D-A-C, you perceive my feelings on the matter perfectly. I find any sort of codex enforced Chaos mono-culture antithetic.

I think its great to allow people to play monotheistic chaos armies if they so desire, but the rules should be reasonable. Those armies should be fun, and competitive, but less flexible than a more heterogeneous army. I miss the days when Khorne armies (or any god army) had a complement of tactical and devastator units.

Chaos Marines to me have always been characterized by their motley nature. Considering the scale 40k is played at, I don't feel any real need to represent the Black Legion. I agree, your argument is logical. The Black Legion is according to the fluff - the largest chaos force making concerted forays out of the Eye of terror, however, I much prefer playing from the perspective of a warband assaulting from an orbiting space hulk or in search of arcana. 

Cheers,
Kreuger

p.s. - Perhaps if I were playing a lot of Apocalypse games it might make sense to play as though the chaos side were Black Legion controlled.


----------



## LordWaffles (Jan 15, 2008)

D-A-C said:


> They are the ones who are ruining diversity by always wanting the best rules and models for *their favoured CHAPTER*.
> 
> The ULTRAMARINES is what offers true variety. They can have any Troops, any Tanks, any Wargear, any engines of war and the most interesting and unique special characters will all turn up on the battlefields of the GENERIC CONFLICT FROM 500 TO 5000pts.
> 
> ...


Just showing this from the other side of the issue. Sure I could use generic rules for my Dark Angels, Black Templar, Space Wolves, Blood Angels, and Grey Knights, but why would I? Does somehow the Imperium possess a magical force that makes codexes capable of being written to curtail to a certain force?
Does the Imperium have simply MORE variety than CHAOS ITSELF? Is it totally out of the question to have a mere two codexes to represent legions and traitors(Respectively), one having fought the imperium from the heresy til present, the other fresh turncoats?
Does a Black Templar division have such incredible differences from a Blood Angel? Would a Khorne army have any less disimilarities from a Tzeentch force?
Dark Angels and Space Wolves/Alpha Legion and Iron Warriors? Does somehow the label of "Chaos" make all marines not radically different or unique? Did the legions lose all of their tactical intrigue and variance to the point a single unit of Generic Chaos Space Marines can represent the multitude of Legions, wargear, idealisms, tactics, and special rules sufficiently?
I say no. We are not asking for separate codexes for the FOUNDING legions of chaos, we aren't even asking for a separate codex for the original nine legions to be fully represented. We're asking for nine pages out of a codex to be written, half of the page can be inane fluff, but we're hoping for 4.5 pages of rules to simply represent the immense diversity and doctrines present in the legions of chaos.
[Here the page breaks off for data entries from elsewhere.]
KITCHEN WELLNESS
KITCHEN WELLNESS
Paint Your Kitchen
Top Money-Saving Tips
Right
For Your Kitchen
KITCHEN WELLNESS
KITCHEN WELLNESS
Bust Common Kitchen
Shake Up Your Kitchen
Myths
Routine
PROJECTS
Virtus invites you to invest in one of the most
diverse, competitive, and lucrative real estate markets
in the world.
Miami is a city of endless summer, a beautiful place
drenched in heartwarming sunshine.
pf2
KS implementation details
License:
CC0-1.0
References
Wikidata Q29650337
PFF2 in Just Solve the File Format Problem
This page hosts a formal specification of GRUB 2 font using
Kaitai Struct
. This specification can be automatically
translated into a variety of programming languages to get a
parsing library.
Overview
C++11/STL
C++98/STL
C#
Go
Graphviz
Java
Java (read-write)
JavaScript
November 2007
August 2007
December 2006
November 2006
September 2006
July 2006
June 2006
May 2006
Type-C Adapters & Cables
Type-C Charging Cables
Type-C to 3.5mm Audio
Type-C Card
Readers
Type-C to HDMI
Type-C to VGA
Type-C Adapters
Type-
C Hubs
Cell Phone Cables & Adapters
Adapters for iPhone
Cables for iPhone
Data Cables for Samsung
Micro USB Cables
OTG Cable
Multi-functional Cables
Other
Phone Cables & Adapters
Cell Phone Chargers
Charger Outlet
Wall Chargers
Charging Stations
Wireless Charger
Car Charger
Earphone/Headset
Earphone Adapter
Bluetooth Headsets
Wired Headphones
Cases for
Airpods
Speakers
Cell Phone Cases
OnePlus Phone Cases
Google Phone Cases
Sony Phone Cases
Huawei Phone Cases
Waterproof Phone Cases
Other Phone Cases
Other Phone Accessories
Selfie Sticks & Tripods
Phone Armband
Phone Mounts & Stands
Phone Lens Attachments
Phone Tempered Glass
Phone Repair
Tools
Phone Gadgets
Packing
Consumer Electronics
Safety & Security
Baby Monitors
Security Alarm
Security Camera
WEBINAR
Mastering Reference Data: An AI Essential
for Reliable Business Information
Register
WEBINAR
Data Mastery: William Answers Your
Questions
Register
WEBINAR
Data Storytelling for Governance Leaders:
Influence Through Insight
You say more special rules means the death of diversity, well let's take a look at the old codex. Three big scary armies with some variance between each of the sublists and multiple ways of tailoring them to prime perfection.

Now let's look at the new codex.

There is exactly one list. Every single time. Without fail.

It is the single most boring army to play in the entire game. Necrons have more unit variety than we do. A book printed since the dawn of time has more options and flavor than the entirety of the Black Legion.

So with all due respect sir, you may take your Black Legion and keep it. In fact if the opinion of the company is only to represent forces directly under Ababblesdabblesdooblesdon(Generic piratical raiders, IE:Current book), and no Legions, you may keep the entire damn army. 
People don't play chaos to have less choices, less fun, and less spikes in the bitzbox.


----------



## Kreuger (Aug 30, 2010)

Good call Waffles.

Next release they may as well lump the Ultramarines and the Black Legion together in one codex.


----------



## LordWaffles (Jan 15, 2008)

Kreuger said:


> Good call Waffles.
> 
> Next release they may as well lump the Ultramarines and the Black Legion together in one codex.


Hell let's lump everyone who's majority t3 s3 together as well. We'll call it codex "Not Space Marines".


----------



## D-A-C (Sep 21, 2010)

Its funny, my rant was against mono-thinkers and yet I seem to have been lumped in with them.

I just don't like people who follow Chaos and are under the illusion that this is still the army of Horus and his great Brothers.

They are gone, and gone for good.

I used to be very pro Horus, especially when the first Horus Heresy novels came out.

Now I say _"Horus was weak. Horus was a fool. He had the whole galaxy within his grasp and he let it slip away."

_I'm genuinely sick of hearing about how Abaddon is a failure for not having destroyed the Imperium. Like that's just a simple walk in the park.

I want people to understand just how terrified the Imperium is of each and every Black Crusade.

Your right about one thing though. Just as the SM have their Ultramarines, we have our Black Legion.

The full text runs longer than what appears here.